My parents, Lorna and Ernie (Ernest) Gross, were born in Canada. My father was born in Toronto on June 23, 1920, and my mother was born in North Battleford, Saskatchewan on May 23, 1927. Both of her parents were born in Winnipeg, Manitoba. Growing up, my two younger sisters, Barbara Rother and Dona Grosser, and I, knew all our grandparents, great aunts and uncles, aunts and uncles, two generations of cousins, and two great grandmothers. We had no idea how lucky we were!

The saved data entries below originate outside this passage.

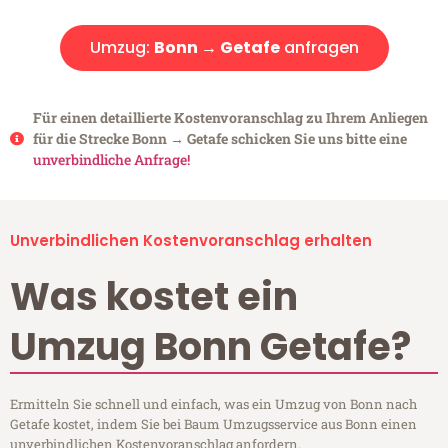
Umzug:
Bonn → Getafe
anfragen
Für einen detaillierte Kostenvoranschlag zu Ihrem Anliegen
für die Strecke Bonn → Getafe schicken Sie uns bitte eine
unverbindliche Anfrage!
Unverbindlichen Kostenvoranschlag erhalten
Was kostet ein
Umzug Bonn Getafe?
Ermitteln Sie schnell und einfach, was ein Umzug von Bonn nach
Getafe kostet, indem Sie bei Baum Umzugsservice aus Bonn einen
unverbindlichen Kostenvoranschlag anfordern.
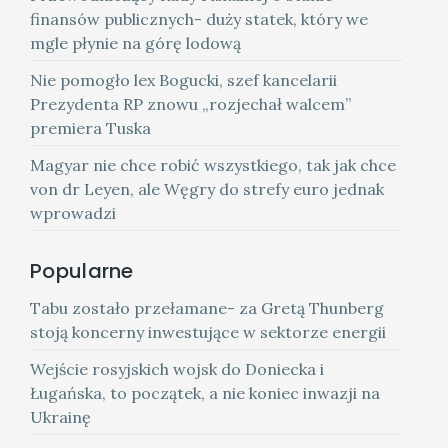
finansów publicznych- duży statek, który we
mgle płynie na górę lodową
Nie pomogło lex Bogucki, szef kancelarii
Prezydenta RP znowu „rozjechał walcem”
premiera Tuska
Magyar nie chce robić wszystkiego, tak jak chce
von dr Leyen, ale Węgry do strefy euro jednak
wprowadzi
Popularne
Tabu zostało przełamane- za Gretą Thunberg
stoją koncerny inwestujące w sektorze energii
Wejście rosyjskich wojsk do Doniecka i
Ługańska, to początek, a nie koniec inwazji na
Ukrainę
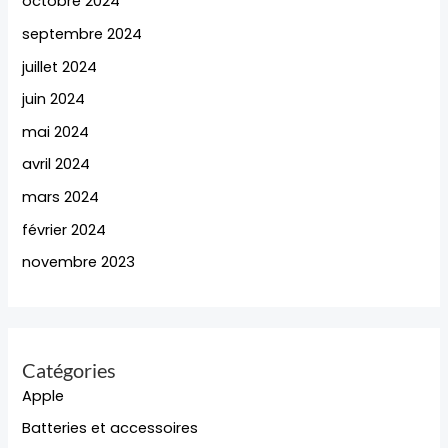
octobre 2024
septembre 2024
juillet 2024
juin 2024
mai 2024
avril 2024
mars 2024
février 2024
novembre 2023
Catégories
Apple
Batteries et accessoires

My parents met on a blind date but only got involved romantically several years later, after a chance encounter at a bus stop. I was born eleven and half months after they married, and my two sisters followed. One of my first memories is sitting in my parent’s bedroom window, at 17 Warwick Avenue, and watching Beth Tzedec Synagogue being built – I was in the first nursery school class! Our summers were spent at Balfour Beach where all 65 cottages were owned by Jewish families. All the kids went to Camp Katonim. At both the cottage, and at home, 3 generations of family celebrated elaborate Shabbat dinners together, and all the Jewish holidays. Yiddish was rarely spoken, and only when no one wanted the “kinder” to understand the conversation.
My father went to cheder and Jewish summer camps. As my mother did not have a formal Jewish education, she made sure her three daughters went to Hebrew school, and one sister and myself had Bat Mitzvahs. In her sixties, my mother received the Jewish education that was so important to her, and at 65 she had a Bat Mitzvah!

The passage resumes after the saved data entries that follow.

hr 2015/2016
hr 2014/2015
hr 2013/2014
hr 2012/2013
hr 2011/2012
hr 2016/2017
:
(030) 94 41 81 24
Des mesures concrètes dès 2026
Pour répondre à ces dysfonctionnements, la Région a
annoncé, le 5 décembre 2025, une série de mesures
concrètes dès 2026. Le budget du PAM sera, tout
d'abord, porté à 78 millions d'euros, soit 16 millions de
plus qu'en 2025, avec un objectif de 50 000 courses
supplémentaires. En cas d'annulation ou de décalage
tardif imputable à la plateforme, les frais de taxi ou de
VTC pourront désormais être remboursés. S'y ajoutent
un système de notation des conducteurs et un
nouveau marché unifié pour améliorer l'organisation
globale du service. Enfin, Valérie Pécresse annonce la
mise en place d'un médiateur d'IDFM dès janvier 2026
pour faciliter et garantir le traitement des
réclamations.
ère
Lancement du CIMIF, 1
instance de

My paternal grandfather and grandmother were philanthropic and supported Jewish causes. My grandmother was also active in Hadassah. There is a treasured photograph of my grandparents in Israel with Ben Gurion; just the three of them. My father and mother were charitable as well, and taught us the importance of Tzedakah. Whenever my dad was looking for a new employee, he turned to Jewish
Vocational Services (JVS) first. And for her whole married life, my mom was an active member and a past president of the Israeli Chapter of Hadassah.

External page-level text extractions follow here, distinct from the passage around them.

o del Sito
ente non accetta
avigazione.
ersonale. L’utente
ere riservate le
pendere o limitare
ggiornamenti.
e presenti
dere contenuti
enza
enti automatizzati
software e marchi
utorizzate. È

My childhood was different from most of my friends. We did not belong to tennis or golf clubs. My father was one of three Jewish Mounties during the war. He was an avid outdoorsman, and president of The Revolver Club. I grew up knowing how to bait hooks, clean fish, and shoot, while my mother took me to ballet, piano, elocution lessons, and modelling school for poise.
My parents and grandparents felt deeply connected to both Jewish and Canadian identities. Establishing a fund in my parents’ names contributes to the evolving fabric of our vibrant community that they helped build.
As told by their daughter Lesley Binstock Offman.